MZ: I don’t see myself easily fitting into any one group. Many of my views consist of positions that one would tend to find in very different groups. I can have at the same time, feelings of inclusion and exclusion. I can feel both acceptance and as an Auslander. It is a bit of a cliché, though still true nonetheless, that the camera can be a passport. It can be a raison d’etre amongst people and peoples you wouldn’t ordinarily be amongst. I found/find myself both photographically and personally being energized and pursuing photography in what would be called (although I hate this term) “subgroups”. I did this for seven months in Kibbutz Beit Alfa in the Jezreel Valley at the base of Mt. Gilboa in Israel. And, then again, photographing for several years in a rural upstate New York bar that effectively serves as the town green in the hamlet of Andes, New York. And, as you can see in the accompanying photographs, in the Haredi community of Satmar Jews in Williamsburg Brooklyn.
I was raised in a reformed Jewish home on Long Island. There really could not be a more differentiated approach to Judaism than that of the reformed Jews and the Satmar. I can have very different views of life than Satmar. Some of their stances, quite frankly, anger me. And yet, I am drawn. Who are they? Why do they do what they do? In the attached work, I ventured into Williamsburg on the Jewish Holiday of Purim. This is a visual day, to be sure. Basically, this is “Hebrew Halloween”. People are dressed in costumes. They are in a powerfully festive mood. They are celebrating the failed destruction of the Jews living in the Persian Empire. It is a moment of joy and vindication. It is a statement that at times when God seems most remote, God is there. I can’t think of a more needed day than this in these times.

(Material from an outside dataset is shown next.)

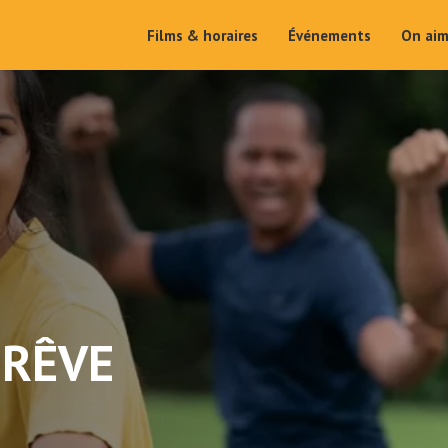
Films & horaires
Événements
On ai
 RÊVE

With the camera, I was not a stranger. I was accepted. It was a basis for conversation, learning and growth. Photographically, I am looking to reveal the distinctiveness and uniqueness of these people. As well, allow myself to apply my chosen photographic style to make compelling, feeling and sometimes humorous imagery. I am drawn to images that show glaring and/or subtle juxtapositions. Often, these are evinced in facial expressions or body gestures. Other times in the light or color. I want my pictures to be strong. I want them to possibly entertain. I want you to feel. Something. Often, these are not necessarily pictures of anything. They are themselves. Themselves only. Then again, as often, they are quite rooted in precisely what is in front of me. This medium offers such an abundance of possibility and directions to go. Often, it’s difficult for me to discipline myself. But then, why should I?